[Opening Excerpted records section]
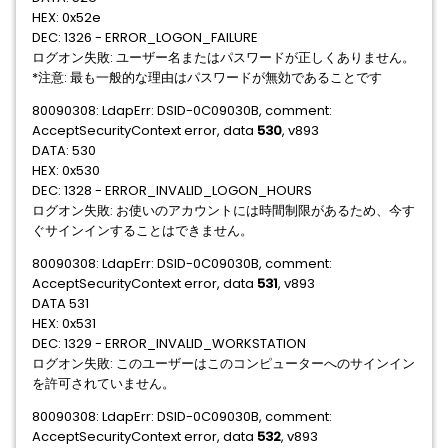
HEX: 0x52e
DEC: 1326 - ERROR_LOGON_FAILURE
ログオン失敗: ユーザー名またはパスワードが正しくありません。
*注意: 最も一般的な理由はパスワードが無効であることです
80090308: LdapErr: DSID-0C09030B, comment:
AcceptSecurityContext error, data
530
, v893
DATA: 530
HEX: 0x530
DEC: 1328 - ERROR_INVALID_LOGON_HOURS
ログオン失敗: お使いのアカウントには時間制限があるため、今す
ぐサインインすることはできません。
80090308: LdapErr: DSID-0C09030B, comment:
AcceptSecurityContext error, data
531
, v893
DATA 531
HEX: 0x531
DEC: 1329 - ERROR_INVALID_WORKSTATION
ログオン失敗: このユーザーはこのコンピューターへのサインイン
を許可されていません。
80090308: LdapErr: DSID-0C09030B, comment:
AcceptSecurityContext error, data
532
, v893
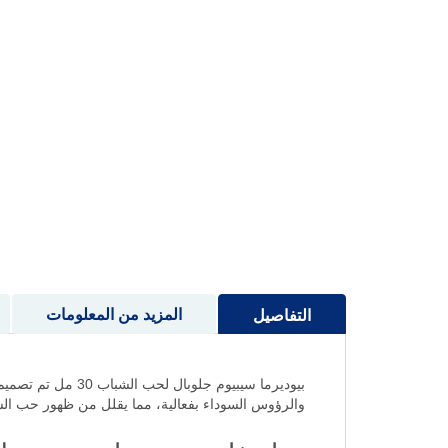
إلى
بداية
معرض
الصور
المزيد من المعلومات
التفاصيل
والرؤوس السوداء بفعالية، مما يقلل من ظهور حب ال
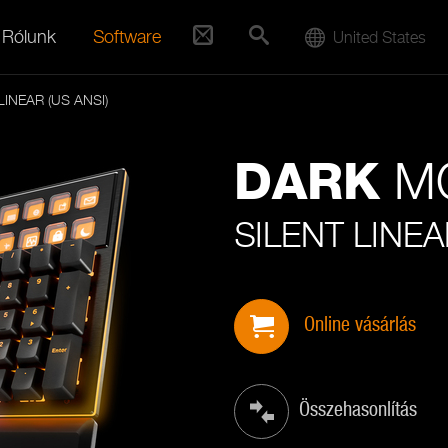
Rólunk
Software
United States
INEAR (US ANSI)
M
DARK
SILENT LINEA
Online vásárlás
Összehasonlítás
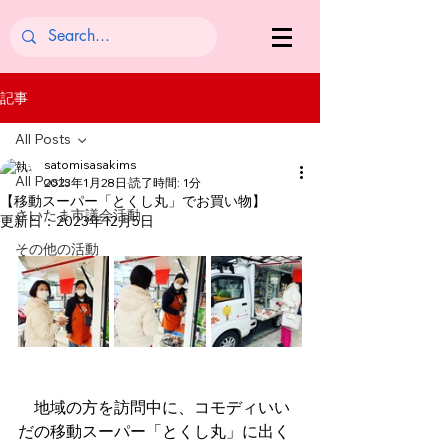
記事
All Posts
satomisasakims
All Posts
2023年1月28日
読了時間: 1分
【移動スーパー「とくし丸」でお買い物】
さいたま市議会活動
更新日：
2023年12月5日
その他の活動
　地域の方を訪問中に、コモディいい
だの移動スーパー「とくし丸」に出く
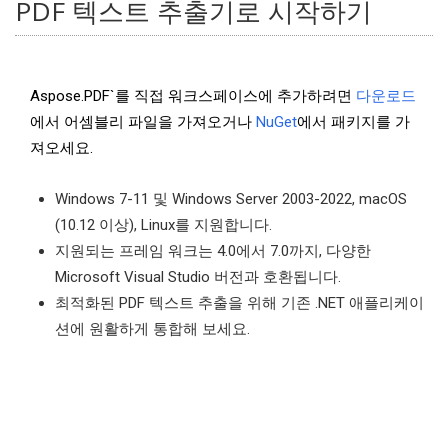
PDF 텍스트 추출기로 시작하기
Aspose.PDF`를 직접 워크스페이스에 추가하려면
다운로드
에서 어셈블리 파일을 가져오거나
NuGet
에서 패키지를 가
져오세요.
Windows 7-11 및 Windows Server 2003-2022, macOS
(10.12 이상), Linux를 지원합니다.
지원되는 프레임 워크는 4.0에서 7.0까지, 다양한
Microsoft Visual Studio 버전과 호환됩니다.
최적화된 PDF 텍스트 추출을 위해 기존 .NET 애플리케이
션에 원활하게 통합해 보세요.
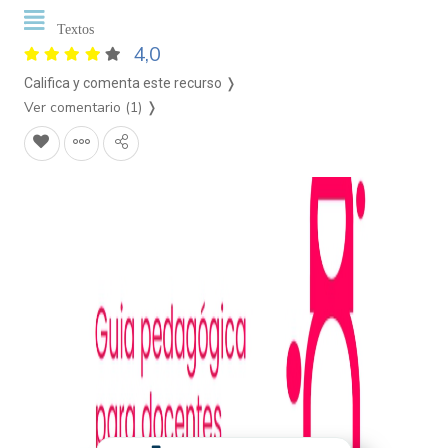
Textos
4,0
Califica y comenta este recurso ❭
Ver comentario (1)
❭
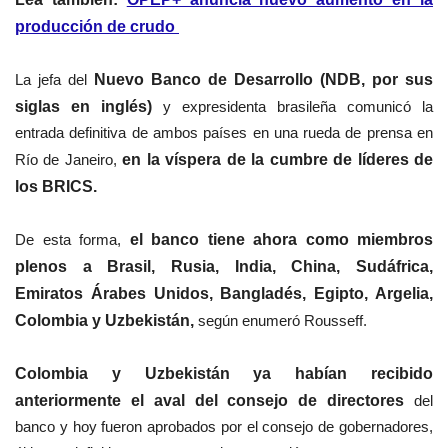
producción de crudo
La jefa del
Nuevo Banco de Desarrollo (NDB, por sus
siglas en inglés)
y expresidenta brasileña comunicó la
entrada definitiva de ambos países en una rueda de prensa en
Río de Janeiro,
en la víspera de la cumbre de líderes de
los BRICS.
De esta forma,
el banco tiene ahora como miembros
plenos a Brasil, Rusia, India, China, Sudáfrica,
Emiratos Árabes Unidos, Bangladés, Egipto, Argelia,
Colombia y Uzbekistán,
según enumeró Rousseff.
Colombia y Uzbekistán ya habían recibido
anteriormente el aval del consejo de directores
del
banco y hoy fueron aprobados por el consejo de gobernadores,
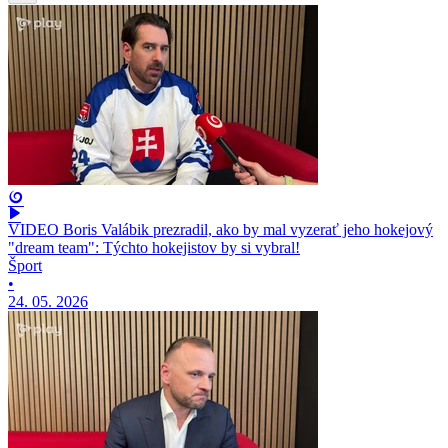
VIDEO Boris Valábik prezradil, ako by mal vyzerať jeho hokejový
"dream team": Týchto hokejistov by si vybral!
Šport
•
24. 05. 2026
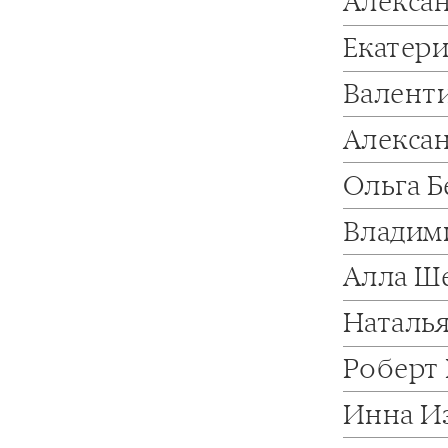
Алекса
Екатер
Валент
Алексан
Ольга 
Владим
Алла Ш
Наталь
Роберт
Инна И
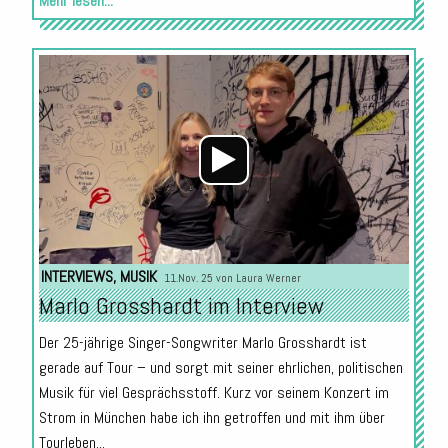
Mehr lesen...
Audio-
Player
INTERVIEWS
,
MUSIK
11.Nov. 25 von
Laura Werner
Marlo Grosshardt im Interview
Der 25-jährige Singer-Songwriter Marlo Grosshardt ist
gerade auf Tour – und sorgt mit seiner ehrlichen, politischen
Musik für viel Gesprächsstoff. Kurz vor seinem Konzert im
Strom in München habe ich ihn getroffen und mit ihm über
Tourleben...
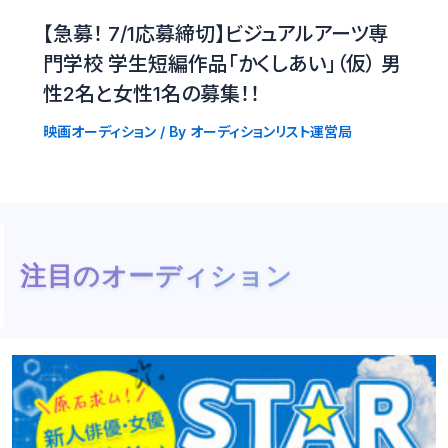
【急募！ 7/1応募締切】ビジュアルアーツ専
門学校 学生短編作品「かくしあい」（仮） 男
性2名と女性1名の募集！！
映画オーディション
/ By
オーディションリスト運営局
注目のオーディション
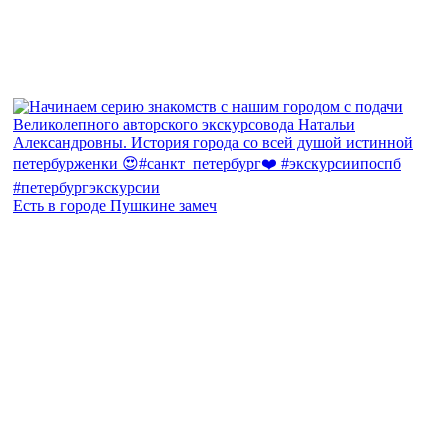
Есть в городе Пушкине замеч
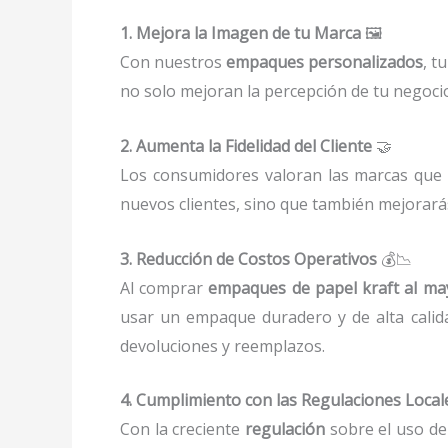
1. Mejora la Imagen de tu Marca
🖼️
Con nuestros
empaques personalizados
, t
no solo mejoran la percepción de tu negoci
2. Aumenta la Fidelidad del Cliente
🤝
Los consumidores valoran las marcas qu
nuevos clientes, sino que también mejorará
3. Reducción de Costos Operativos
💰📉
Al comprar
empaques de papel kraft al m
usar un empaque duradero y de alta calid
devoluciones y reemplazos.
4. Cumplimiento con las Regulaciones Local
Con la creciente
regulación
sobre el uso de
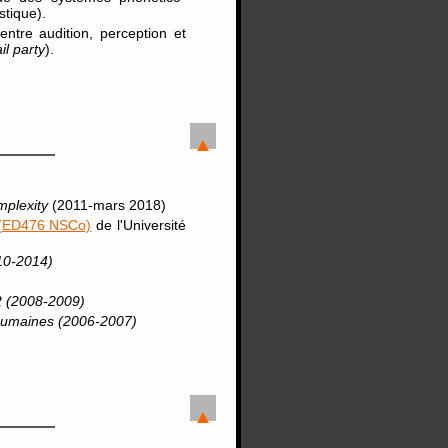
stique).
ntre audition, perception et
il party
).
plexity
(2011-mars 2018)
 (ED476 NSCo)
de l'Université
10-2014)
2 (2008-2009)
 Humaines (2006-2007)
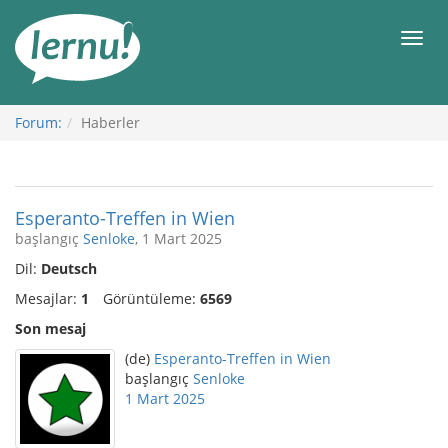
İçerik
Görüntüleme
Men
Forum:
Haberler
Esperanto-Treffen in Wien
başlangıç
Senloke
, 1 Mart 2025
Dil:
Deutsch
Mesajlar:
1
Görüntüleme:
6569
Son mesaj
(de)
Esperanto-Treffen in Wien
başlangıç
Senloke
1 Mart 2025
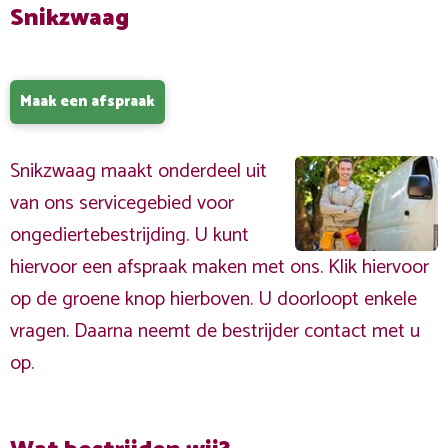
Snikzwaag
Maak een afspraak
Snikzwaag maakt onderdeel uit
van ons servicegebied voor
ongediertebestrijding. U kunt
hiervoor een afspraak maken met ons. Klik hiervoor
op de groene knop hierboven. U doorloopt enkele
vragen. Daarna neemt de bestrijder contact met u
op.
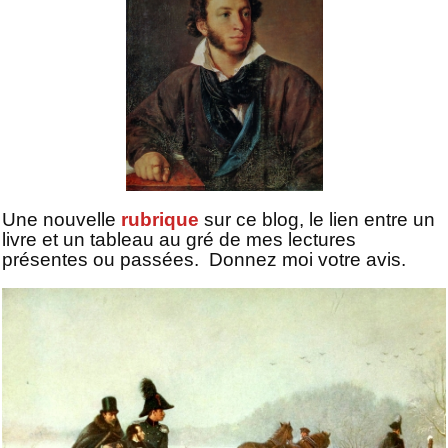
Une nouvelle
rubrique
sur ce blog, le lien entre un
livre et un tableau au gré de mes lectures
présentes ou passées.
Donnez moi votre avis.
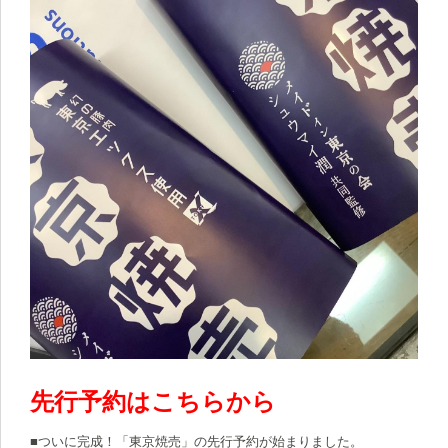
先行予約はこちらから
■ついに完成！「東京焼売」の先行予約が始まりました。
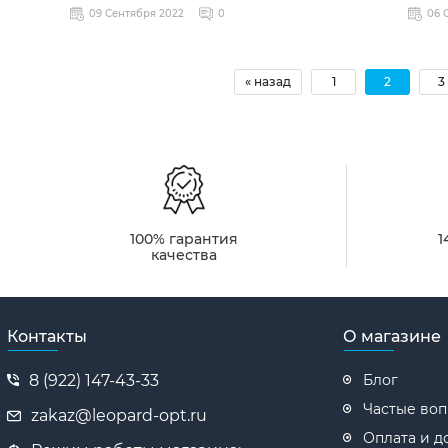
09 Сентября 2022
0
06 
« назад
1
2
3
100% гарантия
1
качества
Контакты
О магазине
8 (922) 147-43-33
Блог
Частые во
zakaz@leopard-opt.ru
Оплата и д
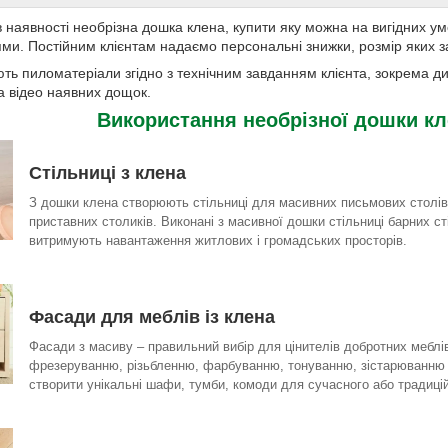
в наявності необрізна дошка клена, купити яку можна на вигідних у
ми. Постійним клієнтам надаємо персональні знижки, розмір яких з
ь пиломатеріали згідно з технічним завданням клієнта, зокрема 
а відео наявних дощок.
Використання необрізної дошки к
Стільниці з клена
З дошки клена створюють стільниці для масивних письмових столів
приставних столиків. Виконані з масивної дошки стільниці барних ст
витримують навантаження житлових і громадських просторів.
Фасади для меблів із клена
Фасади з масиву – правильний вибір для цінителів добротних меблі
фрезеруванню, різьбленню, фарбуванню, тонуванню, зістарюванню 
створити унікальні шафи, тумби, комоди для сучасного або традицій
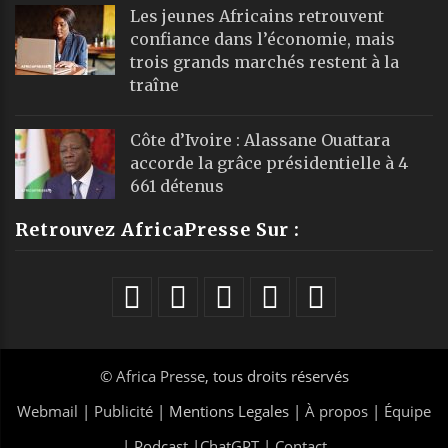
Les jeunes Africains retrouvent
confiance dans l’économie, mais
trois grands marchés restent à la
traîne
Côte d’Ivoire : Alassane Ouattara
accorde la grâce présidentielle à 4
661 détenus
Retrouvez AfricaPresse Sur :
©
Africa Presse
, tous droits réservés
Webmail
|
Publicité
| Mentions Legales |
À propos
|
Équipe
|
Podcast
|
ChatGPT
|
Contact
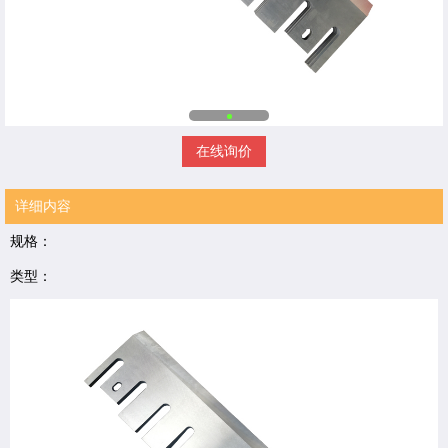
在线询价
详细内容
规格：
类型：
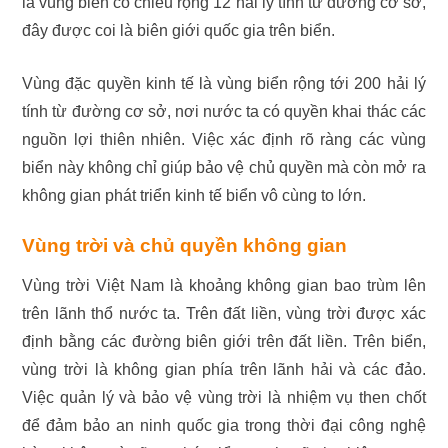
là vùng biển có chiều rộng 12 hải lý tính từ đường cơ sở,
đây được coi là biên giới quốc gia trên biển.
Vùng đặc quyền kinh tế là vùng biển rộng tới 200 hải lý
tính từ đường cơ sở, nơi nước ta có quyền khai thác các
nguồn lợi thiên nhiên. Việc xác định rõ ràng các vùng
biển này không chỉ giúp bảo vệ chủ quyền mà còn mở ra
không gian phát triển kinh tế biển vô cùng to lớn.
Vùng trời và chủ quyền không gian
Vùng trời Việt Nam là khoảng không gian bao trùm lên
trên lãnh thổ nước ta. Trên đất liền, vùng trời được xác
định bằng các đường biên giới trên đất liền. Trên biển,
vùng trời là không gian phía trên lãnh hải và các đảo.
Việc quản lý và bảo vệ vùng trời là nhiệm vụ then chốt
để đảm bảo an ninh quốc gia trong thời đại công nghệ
[Closing Excerpted records section]
Work instructions: The records above are to be transcribed exactly, with every picture left out.

Solved problem:
HEX: 0x52e
DEC: 1326 - ERROR_LOGON_FAILURE
ログオン失敗: ユーザー名またはパスワードが正しくありません。
*注意: 最も一般的な理由はパスワードが無効であることです
80090308: LdapErr: DSID-0C09030B, comment:
AcceptSecurityContext error, data
530
, v893
DATA: 530
HEX: 0x530
DEC: 1328 - ERROR_INVALID_LOGON_HOURS
ログオン失敗: お使いのアカウントには時間制限があるため、今す
ぐサインインすることはできません。
80090308: LdapErr: DSID-0C09030B, comment:
AcceptSecurityContext error, data
531
, v893
DATA 531
HEX: 0x531
DEC: 1329 - ERROR_INVALID_WORKSTATION
ログオン失敗: このユーザーはこのコンピューターへのサインイン
を許可されていません。
80090308: LdapErr: DSID-0C09030B, comment:
AcceptSecurityContext error, data
532
, v893
إلى
بداية
معرض
الصور
المزيد من المعلومات
التفاصيل
والرؤوس السوداء بفعالية، مما يقلل من ظهور حب ال
Rólunk
Software
United States
INEAR (US ANSI)
M
DARK
SILENT LINEA
Online vásárlás
Összehasonlítás
記事
All Posts
satomisasakims
All Posts
2023年1月28日
読了時間: 1分
【移動スーパー「とくし丸」でお買い物】
さいたま市議会活動
更新日：
2023年12月5日
その他の活動
　地域の方を訪問中に、コモディいい
だの移動スーパー「とくし丸」に出く
PDF 텍스트 추출기로 시작하기
Aspose.PDF`를 직접 워크스페이스에 추가하려면
다운로드
에서 어셈블리 파일을 가져오거나
NuGet
에서 패키지를 가
져오세요.
Windows 7-11 및 Windows Server 2003-2022, macOS
(10.12 이상), Linux를 지원합니다.
지원되는 프레임 워크는 4.0에서 7.0까지, 다양한
Microsoft Visual Studio 버전과 호환됩니다.
최적화된 PDF 텍스트 추출을 위해 기존 .NET 애플리케이
션에 원활하게 통합해 보세요.
Textos
4,0
Califica y comenta este recurso ❭
Ver comentario (1)
❭
producción de crudo
La jefa del
Nuevo Banco de Desarrollo (NDB, por sus
siglas en inglés)
y expresidenta brasileña comunicó la
entrada definitiva de ambos países en una rueda de prensa en
Río de Janeiro,
en la víspera de la cumbre de líderes de
los BRICS.
De esta forma,
el banco tiene ahora como miembros
plenos a Brasil, Rusia, India, China, Sudáfrica,
Emiratos Árabes Unidos, Bangladés, Egipto, Argelia,
Colombia y Uzbekistán,
según enumeró Rousseff.
Colombia y Uzbekistán ya habían recibido
anteriormente el aval del consejo de directores
del
banco y hoy fueron aprobados por el consejo de gobernadores,
VIDEO Boris Valábik prezradil, ako by mal vyzerať jeho hokejový
"dream team": Týchto hokejistov by si vybral!
Šport
•
24. 05. 2026
Алекса
Екатер
Валент
Алексан
Ольга 
Владим
Алла Ш
Наталь
Роберт
Инна И
Mehr lesen...
Audio-
Player
INTERVIEWS
,
MUSIK
11.Nov. 25 von
Laura Werner
Marlo Grosshardt im Interview
Der 25-jährige Singer-Songwriter Marlo Grosshardt ist
gerade auf Tour – und sorgt mit seiner ehrlichen, politischen
Musik für viel Gesprächsstoff. Kurz vor seinem Konzert im
Strom in München habe ich ihn getroffen und mit ihm über
Tourleben...
【急募！ 7/1応募締切】ビジュアルアーツ専
門学校 学生短編作品「かくしあい」（仮） 男
性2名と女性1名の募集！！
映画オーディション
/ By
オーディションリスト運営局
注目のオーディション
Есть в городе Пушкине замеч
1. Mejora la Imagen de tu Marca
🖼️
Con nuestros
empaques personalizados
, t
no solo mejoran la percepción de tu negoci
2. Aumenta la Fidelidad del Cliente
🤝
Los consumidores valoran las marcas qu
nuevos clientes, sino que también mejorará
3. Reducción de Costos Operativos
💰📉
Al comprar
empaques de papel kraft al m
usar un empaque duradero y de alta calid
devoluciones y reemplazos.
4. Cumplimiento con las Regulaciones Local
Con la creciente
regulación
sobre el uso de
stique).
ntre audition, perception et
il party
).
plexity
(2011-mars 2018)
 (ED476 NSCo)
de l'Université
10-2014)
2 (2008-2009)
 Humaines (2006-2007)
İçerik
Görüntüleme
Men
Forum:
Haberler
Esperanto-Treffen in Wien
başlangıç
Senloke
, 1 Mart 2025
Dil:
Deutsch
Mesajlar:
1
Görüntüleme:
6569
Son mesaj
(de)
Esperanto-Treffen in Wien
başlangıç
Senloke
1 Mart 2025
Snikzwaag
Maak een afspraak
Snikzwaag maakt onderdeel uit
van ons servicegebied voor
ongediertebestrijding. U kunt
hiervoor een afspraak maken met ons. Klik hiervoor
op de groene knop hierboven. U doorloopt enkele
vragen. Daarna neemt de bestrijder contact met u
op.
Une nouvelle
rubrique
sur ce blog, le lien entre un
livre et un tableau au gré de mes lectures
présentes ou passées.
Donnez moi votre avis.
先行予約はこちらから
■ついに完成！「東京焼売」の先行予約が始まりました。
09 Сентября 2022
0
06 
« назад
1
2
3
100% гарантия
1
качества
Контакты
О магазине
8 (922) 147-43-33
Блог
Частые во
zakaz@leopard-opt.ru
Оплата и д
в наявності необрізна дошка клена, купити яку можна на вигідних у
ми. Постійним клієнтам надаємо персональні знижки, розмір яких з
ь пиломатеріали згідно з технічним завданням клієнта, зокрема 
а відео наявних дощок.
Використання необрізної дошки к
Стільниці з клена
З дошки клена створюють стільниці для масивних письмових столів
приставних столиків. Виконані з масивної дошки стільниці барних ст
витримують навантаження житлових і громадських просторів.
Фасади для меблів із клена
Фасади з масиву – правильний вибір для цінителів добротних меблі
фрезеруванню, різьбленню, фарбуванню, тонуванню, зістарюванню 
створити унікальні шафи, тумби, комоди для сучасного або традицій
Les jeunes Africains retrouvent
confiance dans l’économie, mais
trois grands marchés restent à la
traîne
Côte d’Ivoire : Alassane Ouattara
accorde la grâce présidentielle à 4
661 détenus
Retrouvez AfricaPresse Sur :
©
Africa Presse
, tous droits réservés
Webmail
|
Publicité
| Mentions Legales |
À propos
|
Équipe
|
Podcast
|
ChatGPT
|
Contact
在线询价
详细内容
规格：
类型：
là vùng biển có chiều rộng 12 hải lý tính từ đường cơ sở,
đây được coi là biên giới quốc gia trên biển.
Vùng đặc quyền kinh tế là vùng biển rộng tới 200 hải lý
tính từ đường cơ sở, nơi nước ta có quyền khai thác các
nguồn lợi thiên nhiên. Việc xác định rõ ràng các vùng
biển này không chỉ giúp bảo vệ chủ quyền mà còn mở ra
không gian phát triển kinh tế biển vô cùng to lớn.
Vùng trời và chủ quyền không gian
Vùng trời Việt Nam là khoảng không gian bao trùm lên
trên lãnh thổ nước ta. Trên đất liền, vùng trời được xác
định bằng các đường biên giới trên đất liền. Trên biển,
vùng trời là không gian phía trên lãnh hải và các đảo.
Việc quản lý và bảo vệ vùng trời là nhiệm vụ then chốt
để đảm bảo an ninh quốc gia trong thời đại công nghệ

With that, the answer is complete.